• Activity:
Copy the entries without a single change. Pictures should be dropped.

• Data in this exercise:

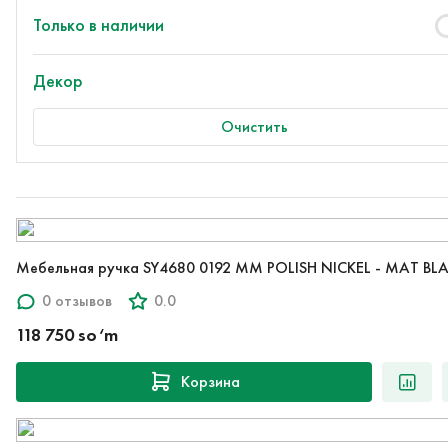
Только в наличии
Декор
Очистить
Мебельная ручка SY4680 0192 MM POLISH NICKEL - MAT BL
0 отзывов
0.0
118 750 so‘m
Корзина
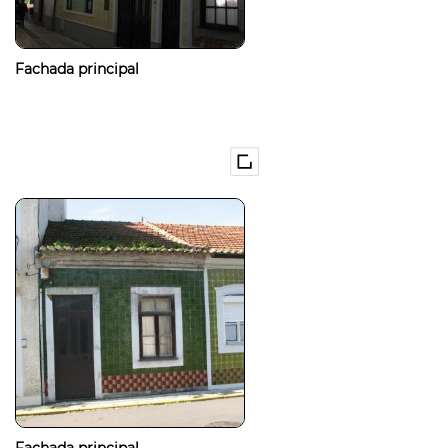
Fachada principal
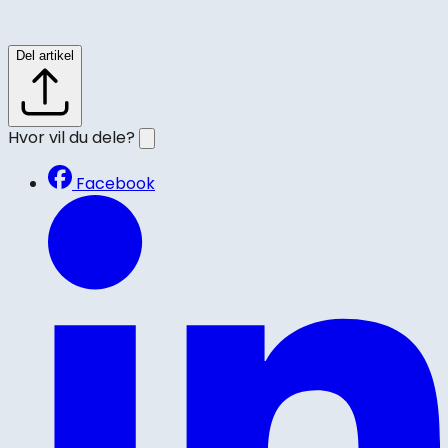
Del artikel
Hvor vil du dele?
Facebook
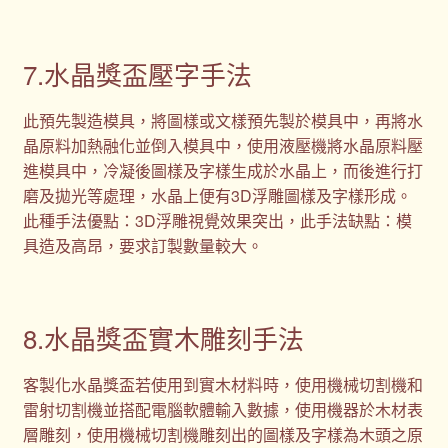
7.水晶獎盃壓字手法
此預先製造模具，將圖樣或文樣預先製於模具中，再將水
晶原料加熱融化並倒入模具中，使用液壓機將水晶原料壓
進模具中，冷凝後圖樣及字樣生成於水晶上，而後進行打
磨及拋光等處理，水晶上便有3D浮雕圖樣及字樣形成。
此種手法優點：3D浮雕視覺效果突出，此手法缺點：模
具造及高昂，要求訂製數量較大。
8.水晶獎盃實木雕刻手法
客製化水晶獎盃若使用到實木材料時，使用機械切割機和
雷射切割機並搭配電腦軟體輸入數據，使用機器於木材表
層雕刻，使用機械切割機雕刻出的圖樣及字樣為木頭之原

• Answer box:
Только в наличии
Декор
Очистить
Мебельная ручка SY4680 0192 MM POLISH NICKEL - MAT BL
0 отзывов
0.0
118 750 so‘m
Корзина
Fachada principal
Del artikel
Hvor vil du dele?
Facebook
7.水晶獎盃壓字手法
此預先製造模具，將圖樣或文樣預先製於模具中，再將水
晶原料加熱融化並倒入模具中，使用液壓機將水晶原料壓
進模具中，冷凝後圖樣及字樣生成於水晶上，而後進行打
磨及拋光等處理，水晶上便有3D浮雕圖樣及字樣形成。
此種手法優點：3D浮雕視覺效果突出，此手法缺點：模
具造及高昂，要求訂製數量較大。
8.水晶獎盃實木雕刻手法
客製化水晶獎盃若使用到實木材料時，使用機械切割機和
雷射切割機並搭配電腦軟體輸入數據，使用機器於木材表
層雕刻，使用機械切割機雕刻出的圖樣及字樣為木頭之原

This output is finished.